Mexican Chicken Enchiladas
Ingredients
12 corn tortillas | ||
3 chicken breasts (poached in water or chicken stock and shredded) | ||
1/2 cup chopped scallions, white and green parts | ||
1/2 cup cilantro, chopped | ||
2 cups chicken broth (fresh made or canned) | ||
1 cup sour cream | ||
3/4 cup red onion, minced | ||
3/4 cup shredded cheese, jack or cheddar | ||
1 small can of green chilies, drained and chopped | ||
1/4 cup unsalted butter | ||
1/4 cup flour | ||
Canola or corn oil for frying | ||
1 cup enchilada sauce |
Directions:
- Preheat oven to 350 degrees.
- Heat 2 tbs of oil in a large saute pan over medium high heat.
- Fry tortillas for 5 seconds per side.

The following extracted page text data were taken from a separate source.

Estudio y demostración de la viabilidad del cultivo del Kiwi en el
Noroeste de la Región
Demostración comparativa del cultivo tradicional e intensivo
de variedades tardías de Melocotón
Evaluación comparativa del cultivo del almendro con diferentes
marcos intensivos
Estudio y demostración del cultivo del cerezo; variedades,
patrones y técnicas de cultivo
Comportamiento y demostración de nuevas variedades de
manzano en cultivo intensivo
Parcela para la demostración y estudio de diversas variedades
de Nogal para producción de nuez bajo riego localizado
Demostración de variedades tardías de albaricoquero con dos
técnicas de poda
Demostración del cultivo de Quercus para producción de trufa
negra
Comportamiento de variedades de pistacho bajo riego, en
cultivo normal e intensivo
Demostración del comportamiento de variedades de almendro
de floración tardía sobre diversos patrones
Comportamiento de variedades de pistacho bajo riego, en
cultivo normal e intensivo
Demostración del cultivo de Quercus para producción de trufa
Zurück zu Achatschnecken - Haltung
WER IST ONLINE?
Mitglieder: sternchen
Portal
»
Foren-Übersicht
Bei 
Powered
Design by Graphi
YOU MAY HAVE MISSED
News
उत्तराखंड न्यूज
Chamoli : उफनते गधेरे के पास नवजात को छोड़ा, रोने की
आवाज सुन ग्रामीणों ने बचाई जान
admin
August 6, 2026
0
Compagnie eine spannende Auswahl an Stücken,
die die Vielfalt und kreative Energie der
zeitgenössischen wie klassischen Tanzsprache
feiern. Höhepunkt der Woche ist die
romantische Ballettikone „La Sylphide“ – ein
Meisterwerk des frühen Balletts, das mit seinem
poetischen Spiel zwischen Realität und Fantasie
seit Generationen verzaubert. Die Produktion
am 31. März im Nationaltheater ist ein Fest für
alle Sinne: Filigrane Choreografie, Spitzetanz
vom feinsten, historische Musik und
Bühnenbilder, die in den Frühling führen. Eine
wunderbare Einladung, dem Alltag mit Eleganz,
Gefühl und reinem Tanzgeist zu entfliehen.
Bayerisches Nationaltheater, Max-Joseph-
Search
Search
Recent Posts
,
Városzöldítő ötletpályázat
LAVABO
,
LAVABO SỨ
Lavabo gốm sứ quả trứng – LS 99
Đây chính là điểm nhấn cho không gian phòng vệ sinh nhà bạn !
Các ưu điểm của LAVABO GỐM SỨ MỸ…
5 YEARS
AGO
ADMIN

Add more oil if required.
- Cover the tortillas with a towel to keep them warm.
- Divide the chicken, onion (not the green onion) and the cheese between the tortillas.
- Roll them up and place them in a greased baking dish, seam side down.
- Melt the butter in a saute pan over a medium heat.
- Add the flour and whisk until it begins to bubble.
- Add the broth and stir continuously, then add the enchilada sauce and combine well.
- Add the chilies and sour cream. Do not let the mixture boil.
- Pour the mixture over the enchiladas when hot and thick.
- Place the enchiladas in the oven and bake for 20 minutes.
- Top with the remaining cheese and bake for another 5 minutes.
- Garnish with green onions and cilantro.